Thai divers seek to take on ‘ghost gear’ threatening marine life

May 3, 2024 - 5:10 PM
A scuba diver shows to the camera abandoned fishing nets removed from a coral reef in Phuket, Thailand, April 4, 2024. (Reuters/Napat Wesshasartar)

 Beneath the surface of the turquoise waters off a beach on Thailand’s holiday island of Phuket, divers laboriously collect abandoned fishing gear, much of it made from plastic, that is tangled on coral and trapping sea life.

This discarded or lost fishing equipment is known locally as “ghost gear” and is a growing problem in waters off Thailand and beyond, ensnaring marine life and adding to microplastics pollution as nets and ropes break down over time.

According to Thailand’s Department of Marine and Coastal Resources, estimates of the percentage of endangered marine life affected by plastic pollution in the upper Andaman Sea off Thailand have grown from 20% in 2021 to at least 30% as of 2023.

Scuba diving groups and marine organizations in Thailand have been working to remove the abandoned fishing gear from reefs through cleanup missions, but have a problem tracking its scale.

Experts say the lack of a coordinated strategy is hindering the pursuit of more comprehensive and effective solutions to track, manage or outlaw dumping of fishing equipment.

“We constantly collect discarded fishing gear. We have a strong scuba diving community. We have many government sectors working on this cleanup drive,” said Salisa Traipipitsiriwat, senior campaigner and Southeast Asian plastic manager from the Environmental Justice Foundation (EJF), which is partnering with other organizations to compile data.

The aim is to help marine scientists assess the impact of abandoned fishing gear in Thai waters.

“Even though there is collection of waste, there is no uniform data collection,” Salisa added.
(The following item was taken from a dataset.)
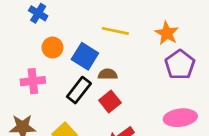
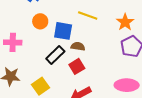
blue square: (85, 56) -> (63, 31), turned -30
pink cross: (33, 81) -> (13, 42), moved

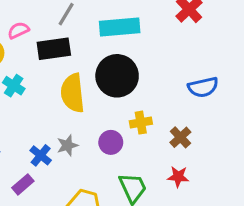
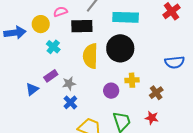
gray star: (67, 145) -> (69, 83), moved
blue cross: (41, 155) -> (70, 102), moved
purple rectangle: (23, 184) -> (51, 76), moved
Off the Phuket shore, about 20 volunteer divers equipped with submersible gear, scissors, nets, and notebooks dive down to collect discarded fishing nets, recording data during cleanup missions. They are also encouraging other recreational divers to join their initiative.

The group also engages about 500 fishermen to collect abandoned nets.
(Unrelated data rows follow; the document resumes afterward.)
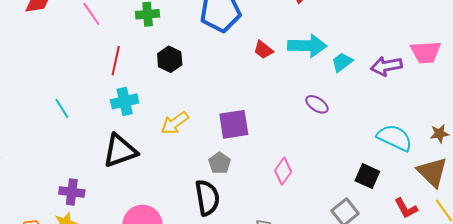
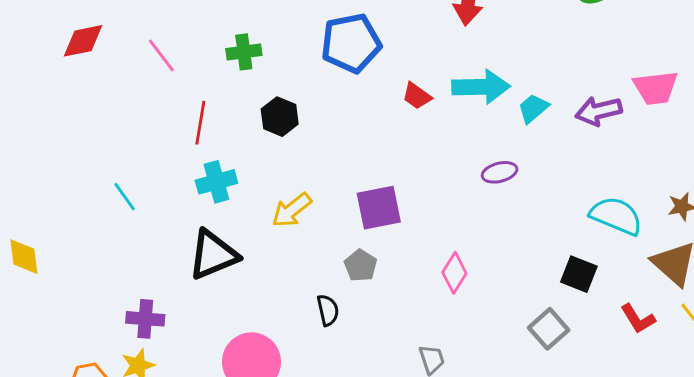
purple ellipse: (317, 104) -> (500, 172), turned -45
black semicircle: (207, 198) -> (328, 310), moved, size x0.6

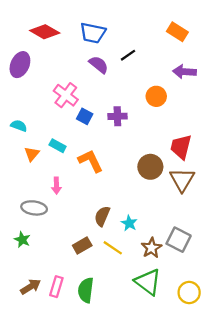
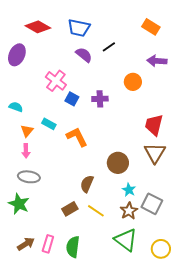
brown circle: (150, 167) -> (118, 163), moved
pink arrow: (56, 186) -> (26, 151), moved
cyan star: (129, 223) -> (129, 190), moved
green star: (22, 240) -> (19, 204), size x1.5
The trash is sorted and weighed and, where possible, sent for recycling. About 130 tons of used fishing equipment has been collected by EJF from local fishing communities along Thai coastal areas and recycled into new products.
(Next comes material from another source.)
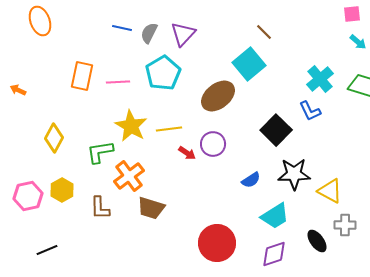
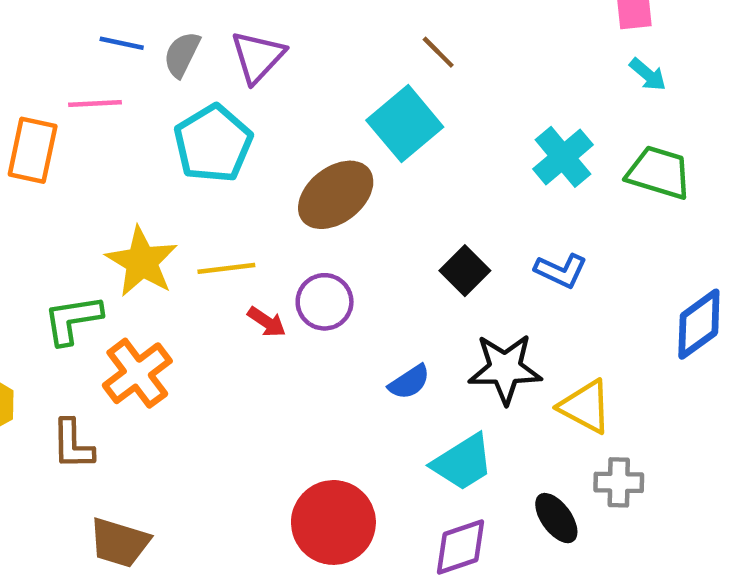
pink line: (118, 82) -> (95, 103), moved
blue L-shape: (310, 111) -> (561, 271), moved, turned -40
black square: (276, 130) -> (465, 271), size x0.7
brown trapezoid: (151, 208) -> (119, 543), moved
In one case, a dead turtle is found on the shore and taken for a necropsy performed by marine veterinarians. Inside its stomach are pieces of rope and plastic.

“As of today, plastic waste is one of the main causes of endangered marine animals washing ashore,” said Patcharaporn Kaewmong, head of the marine rescue centre in Phuket.

“Waste management is a very big problem.”